Kamis, 12 Februari 2009

Pakar Yunani Kuno vs Pakar Muslim di Bidang Ilmu-Ilmu Eksakta

Matematika bangsa Yunani Kuno terbentuk dari bahan-bahan tradisi bangsa-bangsa Sumaria, Babilonia dan Mesir Kuno, demikian pula halnya Ilmu Pengetahuan Alam/sains, yang asasnya hanya pada observasi saja. Ilmu Ukur diperkembang oleh pakar Yunani Kuno secara sistematis, dan mencapai puncak kemajuannya dalam zaman Euclid. Namun dalam bidang matematika yang lain yaitu ilmuhitung, tidak memperolah kemajuan. Tidak ada pertambahan operasi, tetap hanya menambah, mengurang, mengali dan membagi saja. Dengan demikian mereka itu hanya tetap berkisar dalam bilangan rasional saja. Hal ini membawa akibat yang parah, ilmu hitung tidak dapat mengikuti perkembangan ilmu ukur, sehingga ilmu ukur itu berjalan sendiri tanpa dukungan ilmu hitung.
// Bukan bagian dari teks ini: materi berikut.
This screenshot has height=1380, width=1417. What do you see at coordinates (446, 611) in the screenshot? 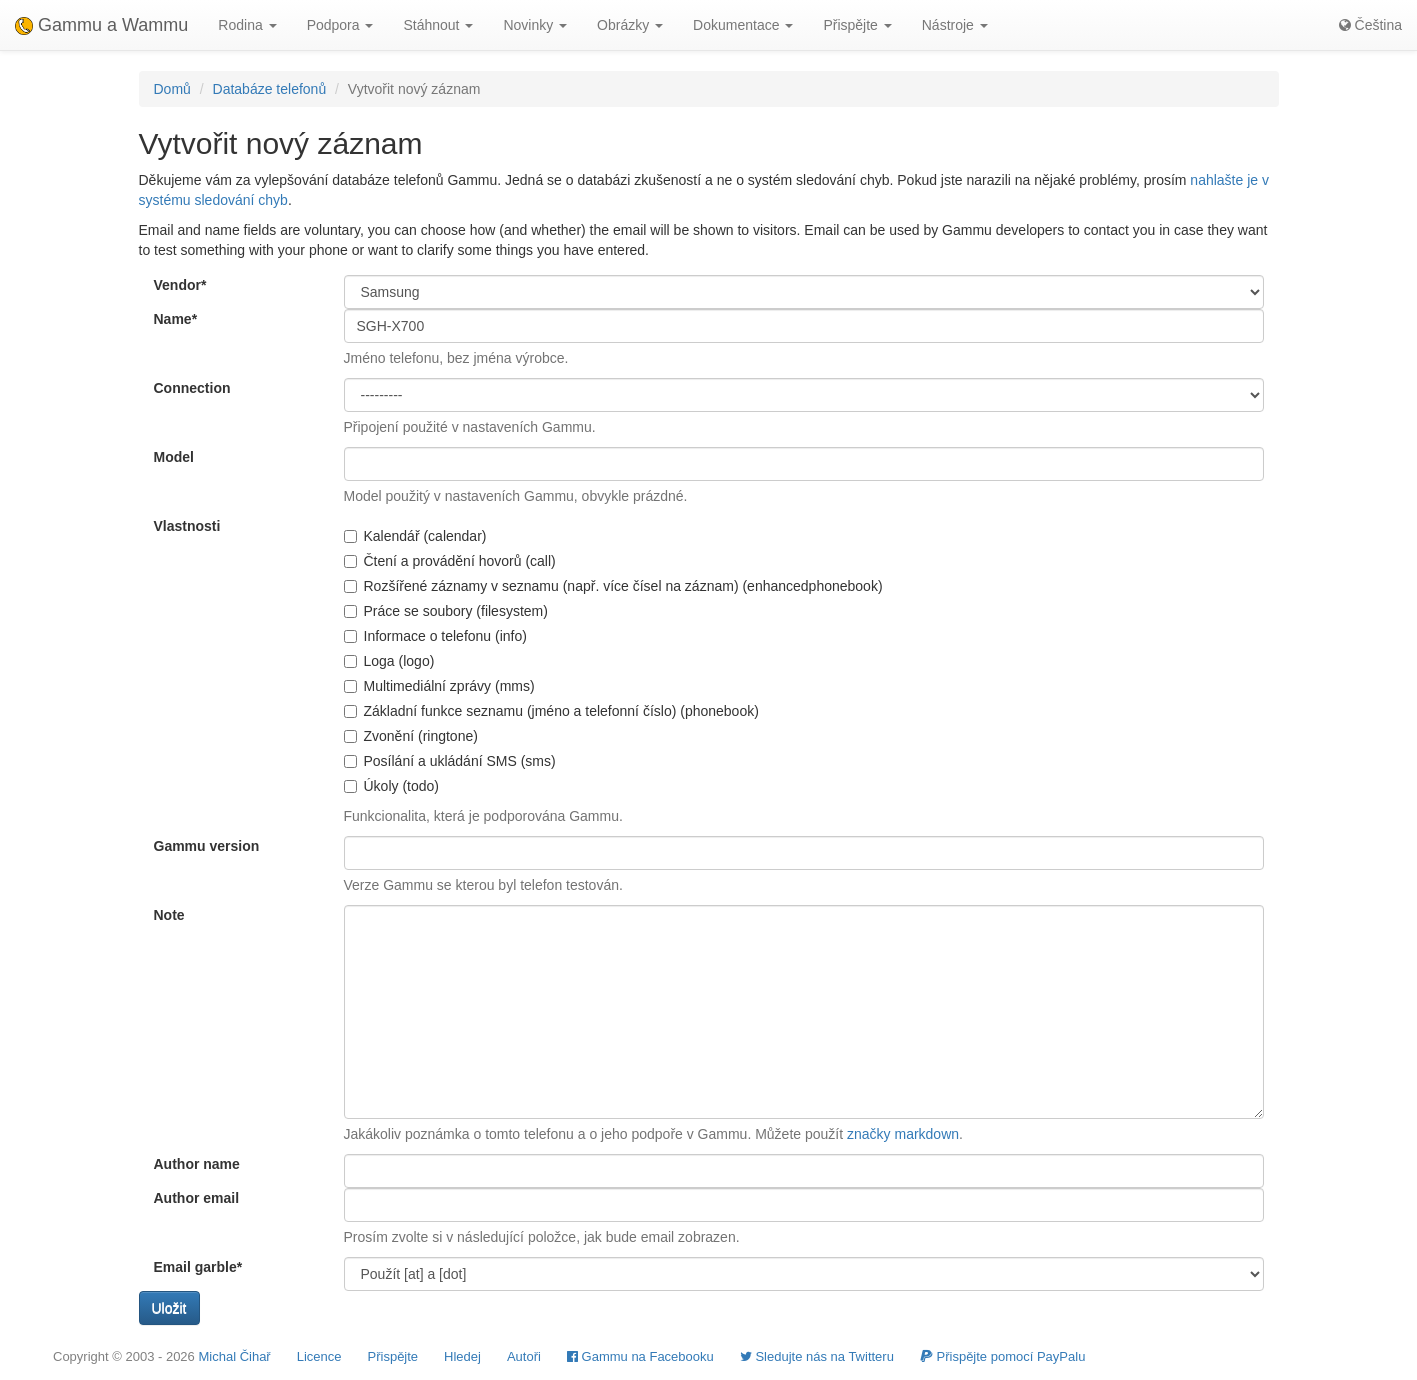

Ada beberapa bagian dari Dialogue Plato (427 - 347 Seb.Miladiyah) yang menunjukkan pemisahan itu mencapai puncaknya, artinya keduanya sudah terpisah sama sekali dalam zaman Euclid.

Alhasil matematika di tangan bangsa Yunani Kuno pecah dua dalam pengertian yang sebenar-benarnya. Ilmu ukur maju melesat ke depan meninggalkan ilmu hitung jauh di belakang. Dengan demikian matematika di zaman Yunani kuno tidak mungkin dapat dipakai untuk menunjang sains/ilmu pengetahuan alam dalam hal mengujicoba hasil penafsiran alam, sehingga sains hanya terpaku pada teori yang sifatnya spekulatif. Maka asas Pendekatan Ilmiyah di zaman Yunani Kuno terhenti hanya sampai penafsiran saja sebagai tahap lanjut dari observasi.

***

Para Pakar Muslim kuno di zaman keemasan Islam (abad 7 sampai abad 13 Miladiyah) berhasil memperkembang ilmu ukur menjadi ilmu ukur sudut dan ilmu ukur bola seperti yang kita kenal sekaang ini. Al Battani (858 - 929) mengganti busur dengan sinus, mempergunakan tangen dan kotangen. Abu ‘lWafa (940 - 997) mendapatkan metode baru untuk membuat tabel sinus, memperkenalkan sekan dan kosekan. Operasi dalam ilmu hitung diperlengkap dengan operasi akar dan logaritme sebagai lawan pangkat. Dengan demikian ruang lingkup bilangan menjadi lebih luas, yaitu bilangan irrasional dan imajiner. Kata-kata logaritme dan algorism berasal dari nama orang yang mendapatkannya yaitu Al Khawarismi (780 - 850). Di tangan para pakar Muslim itu cabang-cabang matematika yaitu itu ilmu hitung dan ilmu ukur diperkembang kemudian dijalin menjadi utuh tidak terlepas seperti dalam keadaannya di tangan para pakar Yunani Kuno tersebut. Maka menjadilah matematika itu sebagai disiplin ilmu yang menunjang metode ujicoba dalam sains. Alhasil kebudayaan Islam (maksudnya kebudayaan yang diisi oleh nilai-nilai non-historis, yaitu wahyu) dapat menyumbangkan metode ujicoba yang memungkinkan lahirnya Ilmu Pengetahuan seperti yang kita miliki sekarang ini.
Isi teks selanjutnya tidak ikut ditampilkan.